- Location of Blythedale, Missouri
- Coordinates: 40°28′31″N 93°55′37″W﻿ / ﻿40.4752789°N 93.9268947°W
- Country: United States
- State: Missouri
- County: Harrison

Area
- • Total: 0.31 sq mi (0.80 km^{2})
- • Land: 0.31 sq mi (0.79 km^{2})
- • Water: 0 sq mi (0.00 km^{2})
- Elevation: 1,076 ft (328 m)

Population (2020)
- • Total: 211
- • Density: 687.6/sq mi (265.47/km^{2})
- Time zone: UTC-6 (Central (CST))
- • Summer (DST): UTC-5 (CDT)
- ZIP code: 64426
- Area code: 660
- FIPS code: 29-06742
- GNIS feature ID: 2398146

= Blythedale, Missouri =

Blythedale is a village in northeast Harrison County, Missouri, United States. The population was 211 at the 2020 census.

==History==
Blythedale was laid out in 1880, and named in honor of a railroad employee. A post office called Blythedale has been in operation since 1880.

==Geography==
Blythedale is located at the intersection of Missouri routes N and T approximately 2.5 miles east of Interstate 35. Eagleville is approximately three mile to the west and Ridgeway is six miles south. The East Fork of Big Creek flows past the west side of the community.

According to the United States Census Bureau, the village has a total area of 0.31 sqmi, all land.

==Demographics==

Historical population
| Census | Pop. | Note | %± |
| 1900 | 315 |  | — |
| 1910 | 345 |  | 9.5% |
| 1920 | 294 |  | −14.8% |
| 1930 | 253 |  | −13.9% |
| 1940 | 266 |  | 5.1% |
| 1950 | 238 |  | −10.5% |
| 1960 | 179 |  | −24.8% |
| 1970 | 213 |  | 19.0% |
| 1980 | 219 |  | 2.8% |
| 1990 | 130 |  | −40.6% |
| 2000 | 233 |  | 79.2% |
| 2010 | 193 |  | −17.2% |
| 2020 | 211 |  | 9.3% |
U.S. Decennial Census

===2010 census===
As of the census of 2010, there were 193 people, 86 households, and 56 families residing in the village.
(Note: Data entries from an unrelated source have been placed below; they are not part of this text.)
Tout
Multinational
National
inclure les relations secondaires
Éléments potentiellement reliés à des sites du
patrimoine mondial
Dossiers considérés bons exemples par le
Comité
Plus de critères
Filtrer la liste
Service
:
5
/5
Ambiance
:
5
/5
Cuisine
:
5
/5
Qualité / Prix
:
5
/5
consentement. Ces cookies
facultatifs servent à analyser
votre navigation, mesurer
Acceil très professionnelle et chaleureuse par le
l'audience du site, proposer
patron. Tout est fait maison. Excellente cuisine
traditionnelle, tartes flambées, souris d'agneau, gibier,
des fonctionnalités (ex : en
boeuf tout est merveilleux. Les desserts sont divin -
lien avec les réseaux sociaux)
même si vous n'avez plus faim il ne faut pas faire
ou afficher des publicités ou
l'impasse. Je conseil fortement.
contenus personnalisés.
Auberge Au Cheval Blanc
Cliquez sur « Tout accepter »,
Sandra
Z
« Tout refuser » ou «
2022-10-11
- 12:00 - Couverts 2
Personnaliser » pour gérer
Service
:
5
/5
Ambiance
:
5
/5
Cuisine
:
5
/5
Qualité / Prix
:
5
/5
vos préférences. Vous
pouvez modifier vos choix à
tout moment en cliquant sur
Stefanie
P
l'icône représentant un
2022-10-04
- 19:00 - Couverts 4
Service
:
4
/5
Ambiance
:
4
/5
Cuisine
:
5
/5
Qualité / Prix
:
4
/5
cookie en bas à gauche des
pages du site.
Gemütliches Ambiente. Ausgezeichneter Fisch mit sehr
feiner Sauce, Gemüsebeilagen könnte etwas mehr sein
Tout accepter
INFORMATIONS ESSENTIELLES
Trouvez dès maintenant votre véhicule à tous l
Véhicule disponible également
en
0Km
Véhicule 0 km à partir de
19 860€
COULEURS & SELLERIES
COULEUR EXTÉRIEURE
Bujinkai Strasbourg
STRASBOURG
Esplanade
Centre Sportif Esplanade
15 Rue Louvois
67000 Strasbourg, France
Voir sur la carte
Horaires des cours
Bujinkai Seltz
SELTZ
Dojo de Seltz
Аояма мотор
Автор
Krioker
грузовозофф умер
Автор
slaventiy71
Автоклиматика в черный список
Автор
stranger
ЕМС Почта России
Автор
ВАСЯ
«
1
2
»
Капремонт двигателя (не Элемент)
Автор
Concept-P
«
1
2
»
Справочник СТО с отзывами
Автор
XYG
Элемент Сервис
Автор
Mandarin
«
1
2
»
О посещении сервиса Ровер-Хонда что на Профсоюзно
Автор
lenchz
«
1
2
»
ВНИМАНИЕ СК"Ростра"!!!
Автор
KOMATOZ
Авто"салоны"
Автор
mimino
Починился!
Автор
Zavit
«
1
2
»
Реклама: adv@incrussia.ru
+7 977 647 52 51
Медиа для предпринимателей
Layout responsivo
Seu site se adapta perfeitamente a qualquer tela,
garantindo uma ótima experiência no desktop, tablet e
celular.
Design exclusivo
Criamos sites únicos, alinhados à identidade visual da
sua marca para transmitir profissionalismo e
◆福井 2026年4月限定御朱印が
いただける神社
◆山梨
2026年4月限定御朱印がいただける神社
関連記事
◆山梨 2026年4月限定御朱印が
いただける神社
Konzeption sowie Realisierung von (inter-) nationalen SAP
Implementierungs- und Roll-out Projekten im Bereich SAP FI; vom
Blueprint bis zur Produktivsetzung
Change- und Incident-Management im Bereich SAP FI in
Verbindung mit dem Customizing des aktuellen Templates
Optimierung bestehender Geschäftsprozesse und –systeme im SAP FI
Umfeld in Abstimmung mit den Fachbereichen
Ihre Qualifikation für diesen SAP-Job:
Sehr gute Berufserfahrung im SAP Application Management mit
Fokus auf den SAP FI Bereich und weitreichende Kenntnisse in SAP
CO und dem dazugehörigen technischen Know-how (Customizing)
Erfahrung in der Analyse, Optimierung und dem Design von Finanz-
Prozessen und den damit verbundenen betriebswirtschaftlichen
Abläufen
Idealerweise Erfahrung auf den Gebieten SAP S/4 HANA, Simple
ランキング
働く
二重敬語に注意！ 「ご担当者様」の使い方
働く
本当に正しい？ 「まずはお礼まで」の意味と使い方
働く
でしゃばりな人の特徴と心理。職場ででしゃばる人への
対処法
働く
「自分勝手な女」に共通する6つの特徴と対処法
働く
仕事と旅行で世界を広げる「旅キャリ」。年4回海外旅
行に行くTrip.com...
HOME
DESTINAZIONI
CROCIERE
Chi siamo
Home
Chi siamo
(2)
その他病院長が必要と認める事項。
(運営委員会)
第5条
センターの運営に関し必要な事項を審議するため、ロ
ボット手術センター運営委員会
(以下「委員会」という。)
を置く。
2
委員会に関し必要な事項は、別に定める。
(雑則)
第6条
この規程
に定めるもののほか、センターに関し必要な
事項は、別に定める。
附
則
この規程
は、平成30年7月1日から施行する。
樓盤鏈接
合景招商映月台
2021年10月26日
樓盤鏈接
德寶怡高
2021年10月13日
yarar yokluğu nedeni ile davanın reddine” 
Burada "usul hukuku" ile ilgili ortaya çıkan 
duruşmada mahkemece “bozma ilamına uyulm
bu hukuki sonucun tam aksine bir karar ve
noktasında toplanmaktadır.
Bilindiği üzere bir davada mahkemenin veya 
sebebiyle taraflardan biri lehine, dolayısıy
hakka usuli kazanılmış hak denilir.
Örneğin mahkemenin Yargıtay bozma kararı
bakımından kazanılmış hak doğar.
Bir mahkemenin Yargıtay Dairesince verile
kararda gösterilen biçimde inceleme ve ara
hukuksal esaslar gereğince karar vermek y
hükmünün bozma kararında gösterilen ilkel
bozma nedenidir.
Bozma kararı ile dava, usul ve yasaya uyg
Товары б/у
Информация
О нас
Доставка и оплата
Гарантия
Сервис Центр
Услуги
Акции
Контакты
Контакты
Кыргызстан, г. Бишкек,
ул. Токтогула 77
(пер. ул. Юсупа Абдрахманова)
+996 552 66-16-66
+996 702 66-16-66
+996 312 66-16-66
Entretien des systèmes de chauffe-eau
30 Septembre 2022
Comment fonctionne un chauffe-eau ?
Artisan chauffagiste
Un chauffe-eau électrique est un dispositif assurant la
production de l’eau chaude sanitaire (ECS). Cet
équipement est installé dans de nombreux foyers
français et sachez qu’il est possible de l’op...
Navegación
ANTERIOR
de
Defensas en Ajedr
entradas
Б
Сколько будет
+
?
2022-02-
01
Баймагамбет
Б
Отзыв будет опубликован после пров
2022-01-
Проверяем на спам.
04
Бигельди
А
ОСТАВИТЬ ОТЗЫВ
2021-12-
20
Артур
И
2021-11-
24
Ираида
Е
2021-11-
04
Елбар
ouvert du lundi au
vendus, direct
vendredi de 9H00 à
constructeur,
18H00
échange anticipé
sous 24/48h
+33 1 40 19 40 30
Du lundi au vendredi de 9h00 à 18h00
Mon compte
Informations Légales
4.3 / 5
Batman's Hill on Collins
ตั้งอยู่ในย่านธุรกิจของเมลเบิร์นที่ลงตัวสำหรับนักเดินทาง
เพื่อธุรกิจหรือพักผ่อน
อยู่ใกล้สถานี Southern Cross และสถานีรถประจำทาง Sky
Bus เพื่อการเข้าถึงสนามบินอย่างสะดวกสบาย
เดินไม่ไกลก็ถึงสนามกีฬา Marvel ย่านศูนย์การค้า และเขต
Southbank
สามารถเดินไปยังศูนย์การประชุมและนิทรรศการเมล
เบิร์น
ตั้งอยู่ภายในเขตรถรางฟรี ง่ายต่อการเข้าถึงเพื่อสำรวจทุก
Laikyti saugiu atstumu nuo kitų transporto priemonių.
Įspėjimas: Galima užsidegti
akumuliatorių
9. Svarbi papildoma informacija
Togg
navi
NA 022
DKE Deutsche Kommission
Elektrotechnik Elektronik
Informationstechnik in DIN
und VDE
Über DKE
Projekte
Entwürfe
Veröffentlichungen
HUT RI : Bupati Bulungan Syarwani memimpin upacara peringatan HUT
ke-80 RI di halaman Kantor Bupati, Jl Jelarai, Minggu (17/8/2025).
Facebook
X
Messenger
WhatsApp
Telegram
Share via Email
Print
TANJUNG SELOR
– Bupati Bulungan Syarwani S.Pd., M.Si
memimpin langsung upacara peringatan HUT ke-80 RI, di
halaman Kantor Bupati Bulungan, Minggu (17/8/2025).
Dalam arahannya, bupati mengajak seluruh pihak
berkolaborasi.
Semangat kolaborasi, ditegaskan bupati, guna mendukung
The population density was 622.6 PD/sqmi. There were 105 housing units at an average density of 338.7 /sqmi. The racial makeup of the village was 100.0% White. Hispanic or Latino of any race were 2.6% of the population.

There were 86 households, of which 29.1% had children under the age of 18 living with them, 47.7% were married couples living together, 9.3% had a female householder with no husband present, 8.1% had a male householder with no wife present, and 34.9% were non-families. 32.6% of all households were made up of individuals, and 17.4% had someone living alone who was 65 years of age or older. The average household size was 2.24 and the average family size was 2.75.

The median age in the village was 43.5 years. 23.8% of residents were under the age of 18; 5.7% were between the ages of 18 and 24; 22.2% were from 25 to 44; 25.9% were from 45 to 64; and 22.3% were 65 years of age or older. The gender makeup of the village was 52.3% male and 47.7% female.

===2000 census===
As of the census of 2000, there were 233 people, 100 households, and 67 families residing in the village. The population density was 754.3 PD/sqmi. There were 111 housing units at an average density of 359.3 /sqmi. The racial makeup of the village was 99.14% White, 0.43% Pacific Islander, and 0.43% from two or more races. Hispanic or Latino of any race were 1.29% of the population.

There were 100 households, out of which 30.0% had children under the age of 18 living with them, 48.0% were married couples living together, 8.0% had a female householder with no husband present, and 33.0% were non-families. 29.0% of all households were made up of individuals, and 22.0% had someone living alone who was 65 years of age or older. The average household size was 2.33 and the average family size was 2.76.

In the village, the population was spread out, with 26.2% under the age of 18, 8.2% from 18 to 24, 26.6% from 25 to 44, 19.7% from 45 to 64, and 19.3% who were 65 years of age or older. The median age was 38 years. For every 100 females, there were 109.9 males. For every 100 females age 18 and over, there were 97.7 males.

The median income for a household in the village was $25,417, and the median income for a family was $27,500. Males had a median income of $25,000 versus $13,438 for females. The per capita income for the village was $11,281. About 26.8% of families and 32.4% of the population were below the poverty line, including 53.8% of those under the age of eighteen and 18.9% of those 65 or over.